Companies need to concentrate on those parts of the program that are broken and implement a plan of action that will begin to fix the issues one at a time to prevent the system from continually breaking down.
I don't want to be a fire fighter. Only we can prevent future issues!
If the supplier is out of control in many areas how do you convince the "system" that what you are doing is correct? Can you pick and choose what to look at if there is a lack of consistant qality?
When do you decide to go 100% inspect?
Tactic number four is hard to do from a logistics and commercial standpoint but I am convinced that it is the only way to get out of the reactive mode. If you constantly react to problems,you can't visit the supplier to help them develop. If the supplier constantly receives calls from you, he can't focus on improving his quality system.
Reaction is a tremendous drain on resources.
Controlled shipping is intended to stop the flow of defectives from the supplier to you. Simply put, it gets the customer off the supplier's back. The supply chain can stabilize.

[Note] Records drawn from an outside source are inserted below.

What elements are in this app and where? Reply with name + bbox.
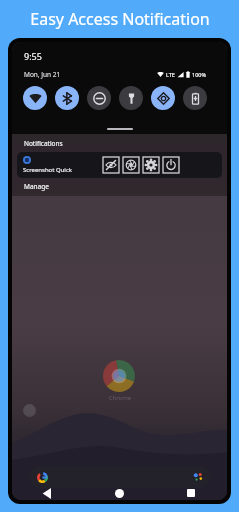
button[interactable]: Wi-Fi — [23, 86, 47, 110]
button[interactable]: Screenshot — [123, 157, 139, 173]
button[interactable]: Power — [163, 157, 179, 173]
button[interactable]: Battery Saver — [183, 86, 207, 110]
staticText: Notifications — [24, 139, 63, 148]
button[interactable]: Settings — [143, 157, 159, 173]
staticText: Manage — [24, 182, 49, 191]
button[interactable]: Home — [83, 476, 155, 500]
button[interactable]: Screenshot Quick — [17, 152, 222, 178]
button[interactable]: Back — [12, 476, 83, 500]
staticText: 100% — [192, 71, 207, 78]
button[interactable]: Do Not Disturb — [87, 86, 111, 110]
staticText: 9:55 — [24, 50, 42, 62]
staticText: Chrome — [100, 394, 140, 402]
button[interactable]: Flashlight — [119, 86, 143, 110]
staticText: Screenshot Quick — [23, 166, 72, 174]
button[interactable]: Hide — [103, 157, 119, 173]
button[interactable] — [30, 466, 210, 488]
button[interactable]: Bluetooth — [55, 86, 79, 110]
staticText: Mon, Jun 21 — [24, 70, 61, 79]
staticText: Easy Access Notification — [30, 8, 210, 30]
button[interactable]: Recent apps — [155, 476, 227, 500]
staticText: LTE — [166, 71, 175, 78]
button[interactable]: Google Assistant — [193, 472, 203, 482]
button[interactable]: Auto-rotate — [151, 86, 175, 110]
button[interactable]: Chrome — [103, 360, 135, 392]
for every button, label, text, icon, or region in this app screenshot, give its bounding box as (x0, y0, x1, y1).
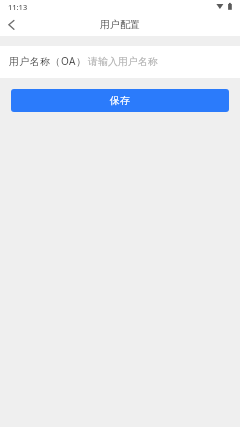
button[interactable]: Back (0, 14, 24, 36)
staticText: 用户名称（OA） (9, 54, 87, 68)
staticText: 用户配置 (100, 18, 140, 31)
button[interactable]: 用户名称（OA） (0, 46, 240, 78)
staticText: 保存 (110, 94, 130, 107)
button[interactable]: 保存 (11, 89, 229, 112)
staticText: 请输入用户名称 (88, 55, 158, 68)
staticText: 11:13 (8, 2, 28, 12)
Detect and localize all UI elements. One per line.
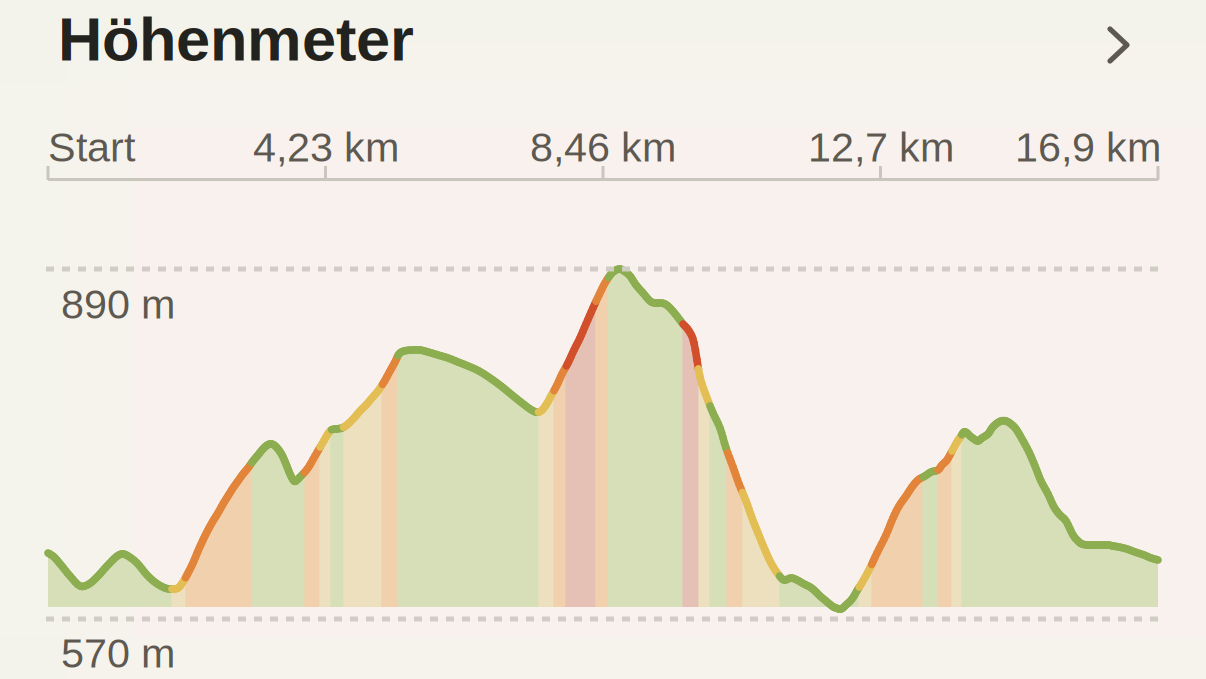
staticText: 4,23 km xyxy=(253,124,399,170)
button[interactable]: Details anzeigen xyxy=(1090,17,1146,73)
staticText: 16,9 km xyxy=(1015,124,1161,170)
staticText: Start xyxy=(48,124,135,170)
staticText: Höhenmeter xyxy=(58,5,414,74)
staticText: 890 m xyxy=(61,281,175,327)
staticText: 12,7 km xyxy=(808,124,954,170)
staticText: 570 m xyxy=(61,630,175,676)
staticText: 8,46 km xyxy=(530,124,676,170)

I am going through this with three suppliers right now. Based on our data, we concluded that these suppliers have quality systems incapable of supplying defect free product. So, the supplier quality group informed purchasing that the suppliers must use a third party to 100% inspect their product prior to receipt at our plant.
The suppliers, as expected, balked at this and countered with their own plan to 100% product. Yes, it wasn't what we wanted but we obviously got the supplier's attention.
We are now agreeing on what must be checked. This is somewhat negotiable as well.
Purchasing must be an active part in this activity. More than anything, this is a commercial issue. We are telling the supplier to 100% inspect multiple characteristics at their own expense.
It is important to send the message that no defectives are allowed. We are sick and tired of poor quality. Actions speak louder than words and controlled shipping is a strong action.
When do you decide to 100% inspect? Great question. I'll tell you how we decided.
We have over one hundred suppliers. We have a well established process for measuring supplier performance. So, we have an abundance of data.
We measure our suppliers using four factors: the number of descrepancy reports written in a month, the number of corrective actions requests issued in a month, whether or not the supplier met the PPM target, and whether or not we had a customer return due to a supplier defect.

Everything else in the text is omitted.